> **Description of the task**
What is needed is an exact copy of every entry below, with the pictures left out.

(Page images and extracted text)

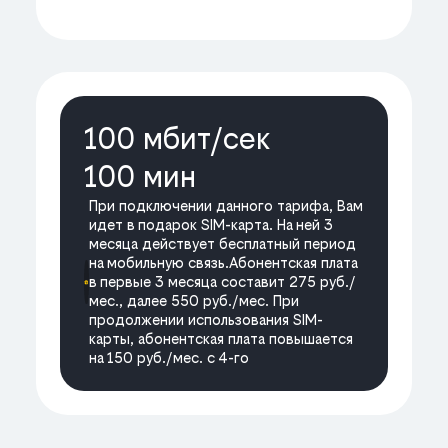
100 мбит/cек
100 мин
При подключении данного тарифа, Вам
идет в подарок SIM-карта. На ней 3
месяца действует бесплатный период
на мобильную связь.Абонентская плата
в первые 3 месяца составит 275 руб./
мес., далее 550 руб./мес. При
продолжении использования SIM-
карты, абонентская плата повышается
на 150 руб./мес. с 4-го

> **Final answer**
100 мбит/cек
100 мин
При подключении данного тарифа, Вам
идет в подарок SIM-карта. На ней 3
месяца действует бесплатный период
на мобильную связь.Абонентская плата
в первые 3 месяца составит 275 руб./
мес., далее 550 руб./мес. При
продолжении использования SIM-
карты, абонентская плата повышается
на 150 руб./мес. с 4-го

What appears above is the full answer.